Offer on-site exercise targeted to specific jobs

Exercise programs specific to the physical demands of a person's actual job are key to getting results, according to Dick Trono, RN, occupational health coordinator at Rutland (VT) Regional Medical Center.

When nurses and aides in a geriatric hospital setting did exercises three times a week to help them in their tasks of pushing and pulling patients, participants had a much lower rate of workers' compensation injuries and lost time.1

Although the study was done in the 1990s, the findings are particularly relevant for today's occupational health professionals. "We are pushing people to participate in programs during their time off," Trono says. "That just doesn't work."

Wellness programs compete with many pressing demands on an employee's time, including lengthy commutes and increasing family responsibilities. "Half of all people who initiate an exercise program stop within six months," notes Trono.

In contrast, the hospital in the above study asked employees to participate in just six 20-minute sessions per month. "It was very simple, and the exercises were very specific to core strengthening," says Trono.

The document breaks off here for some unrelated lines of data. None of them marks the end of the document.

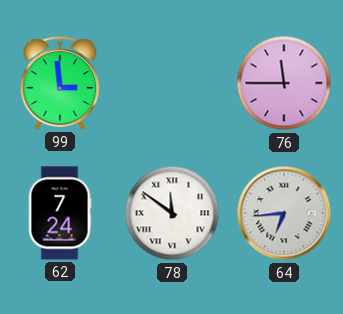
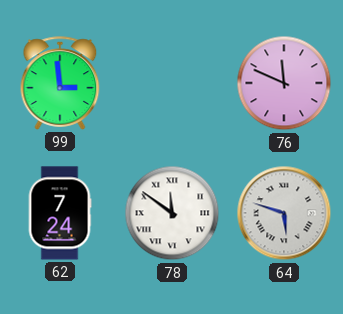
76: 11:45 -> 11:49
64: 6:44 -> 5:48
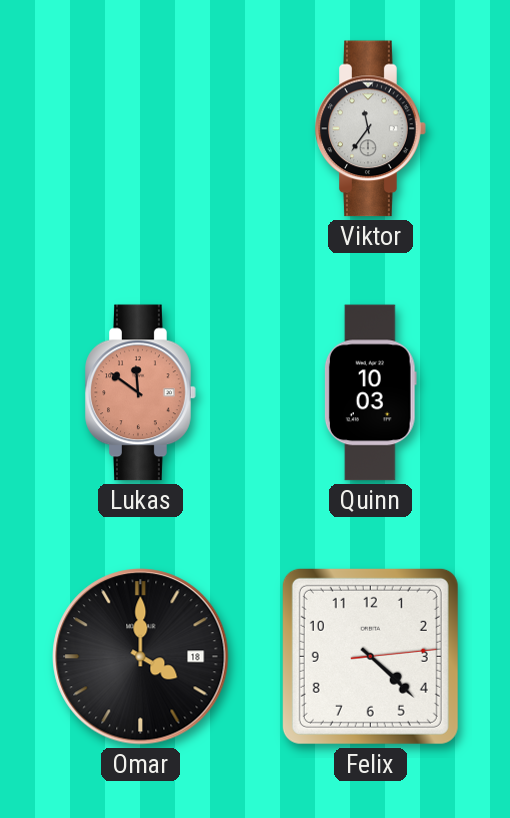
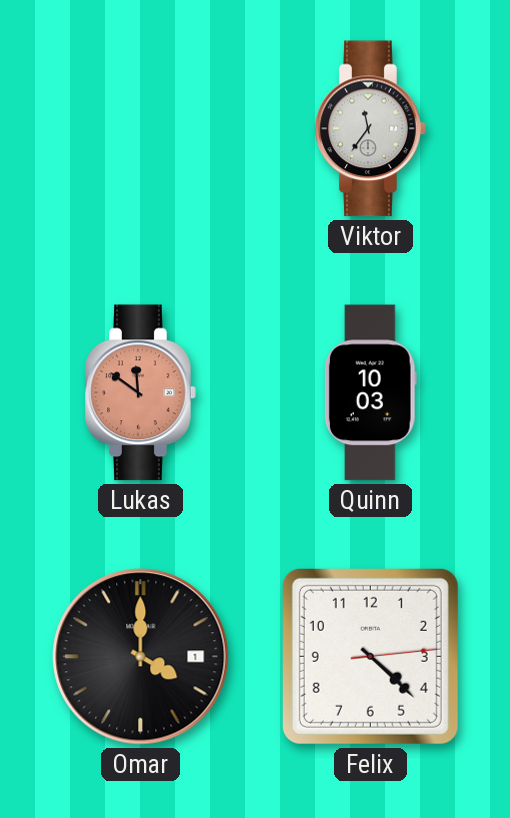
Omar date: 18 -> 1
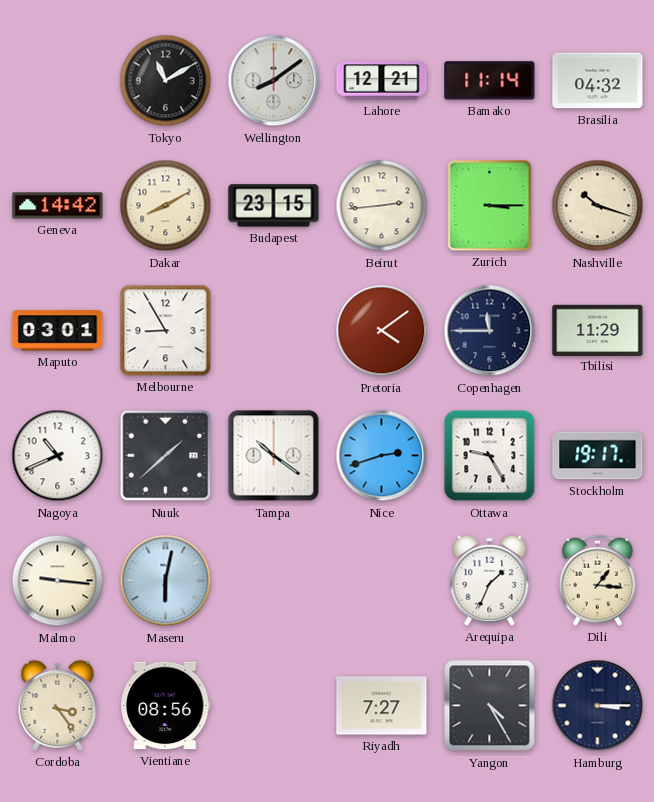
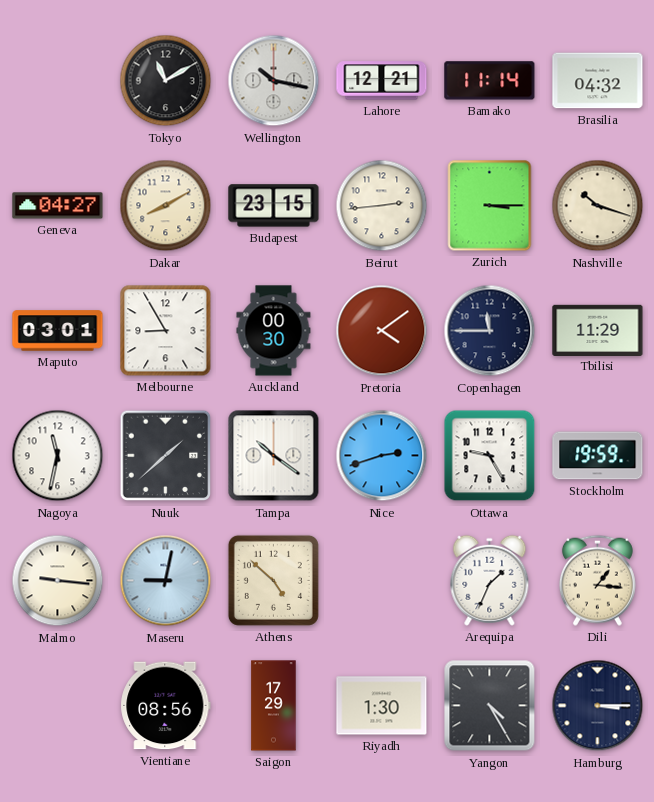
Wellington: 8:09 -> 10:17
Geneva: 14:42 -> 04:27
Auckland: none -> 00:30
Nagoya: 10:41 -> 11:32
Stockholm: 19:17 -> 19:59
Maseru: 6:02 -> 9:02
Athens: none -> 4:52
Cordoba: 3:24 -> none
Saigon: none -> 17:29
Riyadh: 7:27 -> 1:30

Take these steps:

• Offer exercise programs at work.

By doing this, "you have a very captive audience," says Trono. "People in a work group know each other. There is a lot of commonality there."

However, there may be resistance from supervisors who are concerned about loss of productivity. "When you think about it, the amount of time is so minimal. It seems to be a no-brainer for me, but it may be tough to get buy-in from management," says Trono.

Get a trained person onsite to look at the jobs people are doing.

Do a worksite evaluation, then try to minimize potential hazards, looking for any task that requires trunk flexion and rotation in particular. "That really increases the risk of low back pain," says Trono. "If there's a way you can engineer that out, it would prevent the injury from occurring in the first place."

Develop exercises based on an individual's functional requirements.

"Look at what that person has to do physically in order to perform the job," says Trono. "Then, develop a specific exercise program around that."

Reference

1. Gundewall B, Liljeqvist M, Hansson T. Primary prevention of back symptoms and absence from work. A prospective randomized study among hospital employees. Spine 1993; 18(5):587-594.